Bases: LogLikelihoodGauss

BIC structure score for Gaussian Bayesian networks.

This score penalizes the Gaussian log-likelihood to discourage overfitting. The local score is computed as:

\[\operatorname{BIC}(X_i, \Pi_i) = \ell(X_i, \Pi_i) - \frac{d_i}{2} \log n,\]

where \(\ell(X_i, \Pi_i)\) is the fitted Gaussian log-likelihood, \(d_i = \text{df\_model} + 2\) is the effective parameter count used by the implementation, and \(n\) is the number of rows in self.data.

Here df_model is the statsmodels degree-of-freedom count for the fitted regressors and excludes the intercept.
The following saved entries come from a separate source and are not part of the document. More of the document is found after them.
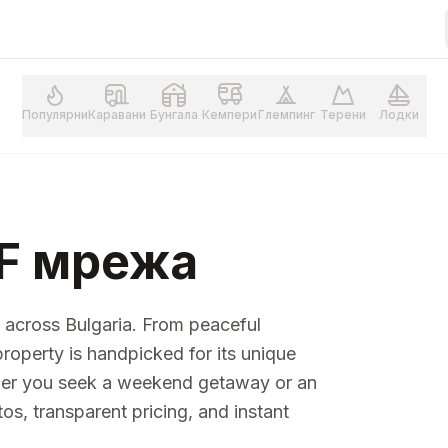
Популярни
Каравани
Бунгала
Кемпери
Глемпинг
Терени
Лодки
F мрежа
across Bulgaria. From peaceful
roperty is handpicked for its unique
ther you seek a weekend getaway or an
tos, transparent pricing, and instant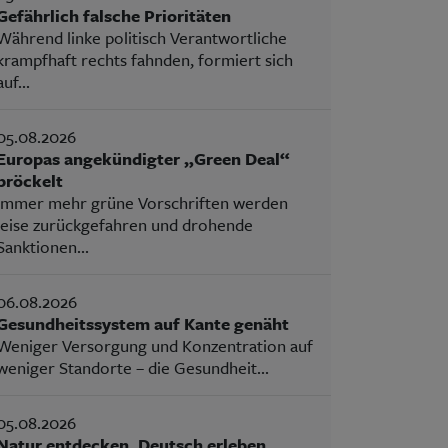
Gefährlich falsche Prioritäten
Während linke politisch Verantwortliche
krampfhaft rechts fahnden, formiert sich
auf...
05.08.2026
Europas angekündigter „Green Deal“
bröckelt
Immer mehr grüne Vorschriften werden
leise zurückgefahren und drohende
Sanktionen...
06.08.2026
Gesundheitssystem auf Kante genäht
Weniger Versorgung und Konzentration auf
weniger Standorte – die Gesundheit...
05.08.2026
Natur entdecken, Deutsch erleben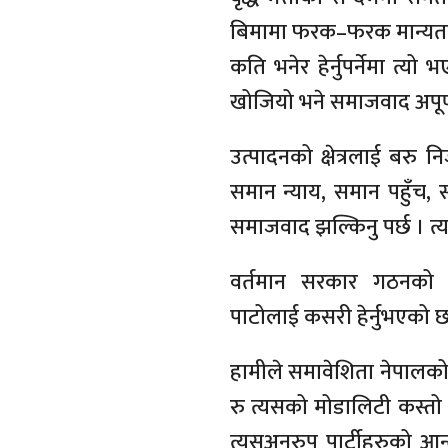
बिमामा फरक–फरक मान्यता छन् 
कति भनेर हेर्नुपर्नेमा त्य
खोजियो भने समाजवाद अपूर्ण
उत्पादनको क्षेत्रलाई बरु 
समान न्याय, समान पहुँच, स
समाजवाद झल्किनु पर्छ । त
वर्तमान सरकार गठनको पृ
पाटोलाई कसरी हेर्नुभएको छ
हामीले समावेशिता नेपालको 
रु त्यसको मोडालिटी कस्तो 
त्यसअनुरुप पार्टीहरुको आ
The additional + 2 accounts for one intercept parameter and one Gaussian variance parameter.

Parameters:
datapandas.DataFrame

DataFrame where each column represents a continuous variable.

state_namesdict, optional

Accepted for API consistency but not typically used for Gaussian networks.

Raises:
ValueError

If the model cannot be fitted because the data contains incompatible or non-numeric variables.

Examples

>>> import numpy as np
>>> import pandas as pd
>>> from pgmpy.structure_score import BICGauss
>>> rng = np.random.default_rng(0)
>>> data = pd.DataFrame(
...     {
...         "A": rng.normal(size=100),
...         "B": rng.normal(size=100),
...         "C": rng.normal(size=100),
...     }
... )
>>> score = BICGauss(data)
>>> round(score.local_score("B", ("A", "C")), 3)
np.float64(-146.37)